The difficulty here is that an approach like this would become a lot more complex if you also need to deal with multi-word entities. If you're only looking at single tokens, you could come up with a performant solution – but once you need to look at all possible spans and combinations of subsequent tokens, this becomes really tricky. That's also one of the reasons why statistical named entity recognition is often a better fit for problems like this.
However, once you already have a model that predicts DRUG
entities, you could use the edit distance to normalize the entity names to common entries in a dictionary.

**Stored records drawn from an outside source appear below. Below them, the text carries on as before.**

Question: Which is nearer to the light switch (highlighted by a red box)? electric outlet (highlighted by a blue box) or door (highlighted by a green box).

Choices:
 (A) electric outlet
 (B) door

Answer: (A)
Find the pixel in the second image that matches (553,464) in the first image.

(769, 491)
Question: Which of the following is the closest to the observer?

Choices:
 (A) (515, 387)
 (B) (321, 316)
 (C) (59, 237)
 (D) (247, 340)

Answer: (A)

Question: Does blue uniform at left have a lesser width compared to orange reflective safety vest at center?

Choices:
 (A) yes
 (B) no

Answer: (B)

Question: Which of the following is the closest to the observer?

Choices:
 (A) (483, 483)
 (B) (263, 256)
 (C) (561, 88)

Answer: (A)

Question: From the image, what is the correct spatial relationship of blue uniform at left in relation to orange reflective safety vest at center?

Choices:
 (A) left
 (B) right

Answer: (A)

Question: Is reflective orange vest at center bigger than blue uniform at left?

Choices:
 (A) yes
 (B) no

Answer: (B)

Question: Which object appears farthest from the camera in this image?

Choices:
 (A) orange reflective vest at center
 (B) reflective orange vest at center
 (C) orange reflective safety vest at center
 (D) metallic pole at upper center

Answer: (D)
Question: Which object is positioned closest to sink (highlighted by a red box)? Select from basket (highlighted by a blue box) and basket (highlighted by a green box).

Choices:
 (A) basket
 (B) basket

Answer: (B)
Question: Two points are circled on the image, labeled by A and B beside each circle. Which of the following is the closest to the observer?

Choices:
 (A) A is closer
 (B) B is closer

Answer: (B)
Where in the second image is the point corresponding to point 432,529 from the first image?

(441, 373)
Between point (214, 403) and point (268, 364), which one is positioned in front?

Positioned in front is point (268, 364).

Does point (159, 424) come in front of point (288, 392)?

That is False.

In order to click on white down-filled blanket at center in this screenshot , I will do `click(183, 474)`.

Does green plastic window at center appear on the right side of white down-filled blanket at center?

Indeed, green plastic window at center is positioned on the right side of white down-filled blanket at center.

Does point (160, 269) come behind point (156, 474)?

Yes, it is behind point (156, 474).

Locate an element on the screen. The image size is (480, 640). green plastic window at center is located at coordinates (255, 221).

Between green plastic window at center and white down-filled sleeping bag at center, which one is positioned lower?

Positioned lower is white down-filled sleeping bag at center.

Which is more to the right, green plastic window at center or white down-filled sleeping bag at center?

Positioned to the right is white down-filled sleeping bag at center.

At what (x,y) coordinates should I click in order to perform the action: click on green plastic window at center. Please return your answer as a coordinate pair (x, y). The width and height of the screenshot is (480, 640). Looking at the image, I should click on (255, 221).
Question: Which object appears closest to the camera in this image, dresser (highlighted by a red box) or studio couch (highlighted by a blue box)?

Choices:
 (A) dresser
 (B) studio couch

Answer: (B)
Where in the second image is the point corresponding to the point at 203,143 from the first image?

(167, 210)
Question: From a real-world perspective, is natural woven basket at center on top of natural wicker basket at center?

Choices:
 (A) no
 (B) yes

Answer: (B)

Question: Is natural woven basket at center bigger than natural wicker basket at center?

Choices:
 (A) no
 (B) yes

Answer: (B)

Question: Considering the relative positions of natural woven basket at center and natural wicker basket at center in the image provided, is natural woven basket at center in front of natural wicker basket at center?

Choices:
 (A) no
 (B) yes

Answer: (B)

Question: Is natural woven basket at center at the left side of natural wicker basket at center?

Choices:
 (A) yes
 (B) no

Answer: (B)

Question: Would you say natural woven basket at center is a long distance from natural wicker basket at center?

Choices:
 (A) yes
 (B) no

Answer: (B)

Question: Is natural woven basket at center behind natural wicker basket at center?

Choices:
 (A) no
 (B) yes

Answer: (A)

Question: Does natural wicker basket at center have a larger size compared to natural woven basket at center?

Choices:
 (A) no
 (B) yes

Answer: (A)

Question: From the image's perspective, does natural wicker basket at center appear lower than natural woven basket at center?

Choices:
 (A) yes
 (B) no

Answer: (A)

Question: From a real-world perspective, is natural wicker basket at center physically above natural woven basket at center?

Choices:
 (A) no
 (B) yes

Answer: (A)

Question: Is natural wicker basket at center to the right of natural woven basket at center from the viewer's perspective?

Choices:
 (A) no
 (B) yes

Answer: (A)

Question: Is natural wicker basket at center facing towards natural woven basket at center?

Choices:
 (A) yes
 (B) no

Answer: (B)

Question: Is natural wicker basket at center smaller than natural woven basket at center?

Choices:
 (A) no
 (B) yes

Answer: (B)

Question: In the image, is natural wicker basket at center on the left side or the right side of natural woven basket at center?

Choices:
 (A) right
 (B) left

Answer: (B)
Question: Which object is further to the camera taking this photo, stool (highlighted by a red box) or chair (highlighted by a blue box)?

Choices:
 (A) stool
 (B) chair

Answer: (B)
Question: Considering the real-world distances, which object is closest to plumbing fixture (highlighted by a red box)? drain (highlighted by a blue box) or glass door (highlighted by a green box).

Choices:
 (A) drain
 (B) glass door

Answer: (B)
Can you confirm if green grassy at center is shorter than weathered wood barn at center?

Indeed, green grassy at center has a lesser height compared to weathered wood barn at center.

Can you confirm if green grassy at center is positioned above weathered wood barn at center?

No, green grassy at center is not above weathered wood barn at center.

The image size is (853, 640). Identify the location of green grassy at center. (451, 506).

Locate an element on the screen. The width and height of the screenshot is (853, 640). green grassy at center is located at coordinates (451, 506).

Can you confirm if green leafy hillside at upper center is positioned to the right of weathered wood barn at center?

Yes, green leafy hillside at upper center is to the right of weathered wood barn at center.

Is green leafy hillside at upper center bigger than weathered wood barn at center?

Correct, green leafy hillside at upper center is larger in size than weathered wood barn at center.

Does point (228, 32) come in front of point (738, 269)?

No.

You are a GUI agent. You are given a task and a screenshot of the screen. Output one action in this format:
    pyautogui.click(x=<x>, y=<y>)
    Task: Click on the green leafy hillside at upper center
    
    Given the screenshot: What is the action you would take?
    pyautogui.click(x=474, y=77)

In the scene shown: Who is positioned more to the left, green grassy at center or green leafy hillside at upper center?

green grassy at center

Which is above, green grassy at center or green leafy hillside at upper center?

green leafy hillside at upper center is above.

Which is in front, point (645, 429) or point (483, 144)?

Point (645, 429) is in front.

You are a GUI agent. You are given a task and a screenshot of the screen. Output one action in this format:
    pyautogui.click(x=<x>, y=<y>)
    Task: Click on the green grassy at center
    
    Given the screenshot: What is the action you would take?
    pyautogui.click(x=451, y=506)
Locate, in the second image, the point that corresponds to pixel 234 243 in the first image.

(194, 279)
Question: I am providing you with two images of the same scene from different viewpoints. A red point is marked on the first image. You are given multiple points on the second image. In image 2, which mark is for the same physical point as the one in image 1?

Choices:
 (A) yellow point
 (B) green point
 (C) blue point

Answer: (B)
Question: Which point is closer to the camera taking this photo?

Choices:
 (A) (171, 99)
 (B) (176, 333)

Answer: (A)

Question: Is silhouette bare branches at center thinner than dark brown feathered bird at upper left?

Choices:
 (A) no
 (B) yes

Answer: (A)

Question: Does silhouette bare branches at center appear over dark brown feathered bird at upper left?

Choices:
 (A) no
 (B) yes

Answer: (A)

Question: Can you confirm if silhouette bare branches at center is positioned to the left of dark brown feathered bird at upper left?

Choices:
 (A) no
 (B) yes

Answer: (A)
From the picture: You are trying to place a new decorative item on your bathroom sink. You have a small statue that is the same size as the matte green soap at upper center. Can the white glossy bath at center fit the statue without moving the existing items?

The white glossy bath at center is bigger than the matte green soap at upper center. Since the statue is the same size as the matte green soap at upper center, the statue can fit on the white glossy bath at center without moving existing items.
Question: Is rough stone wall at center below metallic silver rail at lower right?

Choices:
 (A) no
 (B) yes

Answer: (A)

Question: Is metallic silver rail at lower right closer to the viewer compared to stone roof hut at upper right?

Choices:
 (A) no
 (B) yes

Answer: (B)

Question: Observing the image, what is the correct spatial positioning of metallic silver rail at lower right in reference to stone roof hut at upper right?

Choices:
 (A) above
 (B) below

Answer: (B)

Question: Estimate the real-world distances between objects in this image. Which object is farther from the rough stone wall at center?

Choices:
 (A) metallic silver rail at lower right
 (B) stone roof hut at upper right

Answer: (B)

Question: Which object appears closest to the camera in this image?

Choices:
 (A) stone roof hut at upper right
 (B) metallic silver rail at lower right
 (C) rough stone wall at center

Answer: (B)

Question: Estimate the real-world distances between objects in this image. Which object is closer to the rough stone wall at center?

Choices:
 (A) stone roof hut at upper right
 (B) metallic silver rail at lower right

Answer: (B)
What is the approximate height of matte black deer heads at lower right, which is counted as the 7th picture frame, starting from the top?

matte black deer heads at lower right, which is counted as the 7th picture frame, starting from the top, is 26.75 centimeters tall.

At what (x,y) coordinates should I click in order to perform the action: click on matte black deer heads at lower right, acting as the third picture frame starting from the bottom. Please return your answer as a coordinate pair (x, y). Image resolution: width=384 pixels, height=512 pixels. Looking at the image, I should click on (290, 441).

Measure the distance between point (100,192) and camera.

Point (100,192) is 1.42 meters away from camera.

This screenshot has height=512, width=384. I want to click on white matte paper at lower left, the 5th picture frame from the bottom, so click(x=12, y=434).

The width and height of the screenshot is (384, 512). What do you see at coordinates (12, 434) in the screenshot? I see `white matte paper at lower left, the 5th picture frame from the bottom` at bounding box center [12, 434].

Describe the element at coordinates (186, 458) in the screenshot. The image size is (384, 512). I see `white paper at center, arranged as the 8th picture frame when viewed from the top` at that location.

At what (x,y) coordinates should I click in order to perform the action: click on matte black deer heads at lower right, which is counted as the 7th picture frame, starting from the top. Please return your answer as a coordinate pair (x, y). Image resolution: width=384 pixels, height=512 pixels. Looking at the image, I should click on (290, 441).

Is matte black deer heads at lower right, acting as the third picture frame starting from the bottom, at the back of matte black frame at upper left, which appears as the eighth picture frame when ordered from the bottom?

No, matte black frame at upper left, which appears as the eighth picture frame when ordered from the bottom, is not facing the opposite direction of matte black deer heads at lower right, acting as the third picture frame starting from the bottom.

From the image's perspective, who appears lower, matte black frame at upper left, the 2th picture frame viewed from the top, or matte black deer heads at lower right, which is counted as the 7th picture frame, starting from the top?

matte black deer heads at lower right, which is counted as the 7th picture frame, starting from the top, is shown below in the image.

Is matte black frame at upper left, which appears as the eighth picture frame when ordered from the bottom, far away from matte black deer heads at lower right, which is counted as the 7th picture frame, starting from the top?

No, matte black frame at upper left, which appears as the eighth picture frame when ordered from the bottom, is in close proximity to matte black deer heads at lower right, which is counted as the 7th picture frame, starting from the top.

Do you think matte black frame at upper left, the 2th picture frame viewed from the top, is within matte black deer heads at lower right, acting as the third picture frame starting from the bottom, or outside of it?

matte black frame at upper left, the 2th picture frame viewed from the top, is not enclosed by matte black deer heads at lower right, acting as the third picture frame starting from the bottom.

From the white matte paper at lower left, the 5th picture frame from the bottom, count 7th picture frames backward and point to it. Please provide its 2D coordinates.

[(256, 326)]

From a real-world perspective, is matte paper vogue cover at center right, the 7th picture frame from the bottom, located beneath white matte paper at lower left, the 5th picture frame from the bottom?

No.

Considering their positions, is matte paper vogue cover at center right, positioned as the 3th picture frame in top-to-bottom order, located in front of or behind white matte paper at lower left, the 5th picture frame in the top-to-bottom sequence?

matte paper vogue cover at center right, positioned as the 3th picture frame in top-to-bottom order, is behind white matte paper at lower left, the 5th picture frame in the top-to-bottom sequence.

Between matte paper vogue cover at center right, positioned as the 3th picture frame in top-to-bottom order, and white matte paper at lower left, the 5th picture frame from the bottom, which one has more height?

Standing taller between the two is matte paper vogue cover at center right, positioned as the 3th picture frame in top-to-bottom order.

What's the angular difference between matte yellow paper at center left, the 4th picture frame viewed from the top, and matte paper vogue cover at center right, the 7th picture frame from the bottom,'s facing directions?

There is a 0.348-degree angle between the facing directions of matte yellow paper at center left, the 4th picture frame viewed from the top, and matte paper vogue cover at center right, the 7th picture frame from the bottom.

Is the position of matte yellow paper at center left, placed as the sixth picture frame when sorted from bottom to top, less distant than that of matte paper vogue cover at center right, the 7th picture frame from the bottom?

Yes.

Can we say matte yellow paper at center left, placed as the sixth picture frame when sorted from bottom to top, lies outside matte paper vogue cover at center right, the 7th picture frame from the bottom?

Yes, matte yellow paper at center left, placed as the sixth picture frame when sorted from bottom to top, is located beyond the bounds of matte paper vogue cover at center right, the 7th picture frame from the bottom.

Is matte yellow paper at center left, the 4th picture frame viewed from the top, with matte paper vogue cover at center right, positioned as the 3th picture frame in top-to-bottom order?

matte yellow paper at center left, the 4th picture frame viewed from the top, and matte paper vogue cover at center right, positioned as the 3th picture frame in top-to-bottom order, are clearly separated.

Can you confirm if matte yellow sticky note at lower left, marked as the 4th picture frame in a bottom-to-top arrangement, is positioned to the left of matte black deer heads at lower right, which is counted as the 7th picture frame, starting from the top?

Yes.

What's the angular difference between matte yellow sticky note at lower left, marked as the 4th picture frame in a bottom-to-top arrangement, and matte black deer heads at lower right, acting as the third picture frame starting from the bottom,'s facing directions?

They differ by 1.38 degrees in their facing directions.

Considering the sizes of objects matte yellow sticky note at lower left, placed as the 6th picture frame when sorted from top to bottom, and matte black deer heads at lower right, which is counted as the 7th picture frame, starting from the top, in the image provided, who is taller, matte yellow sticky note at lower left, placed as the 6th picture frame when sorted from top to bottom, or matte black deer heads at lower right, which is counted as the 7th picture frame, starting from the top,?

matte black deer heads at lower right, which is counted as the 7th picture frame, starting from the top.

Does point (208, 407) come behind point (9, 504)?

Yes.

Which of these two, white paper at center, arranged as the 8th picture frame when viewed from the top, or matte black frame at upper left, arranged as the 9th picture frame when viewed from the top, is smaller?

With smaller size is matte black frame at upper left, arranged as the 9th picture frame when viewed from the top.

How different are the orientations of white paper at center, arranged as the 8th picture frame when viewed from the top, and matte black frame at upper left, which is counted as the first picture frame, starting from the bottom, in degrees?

If you're looking to train a model, your current PhraseMatcher
solution will definitely come in handy, though, as it gives you a really easy supply of "free" training data. If you run your existing pipeline over your text using spaCy, you can extract the entities it predicts and use that as training data for a new model.
You could also use data augmentation to explicitly teach the model more about spelling variations. For example, you could create a little misspellings dictionary and then randomly replace the correct spellings with the misspellings, adjust the span boundaries if necessary (i.e. if the misspelling is shorter or longer) and add those examples to your training data. This can make the model less sensitive to spelling variations.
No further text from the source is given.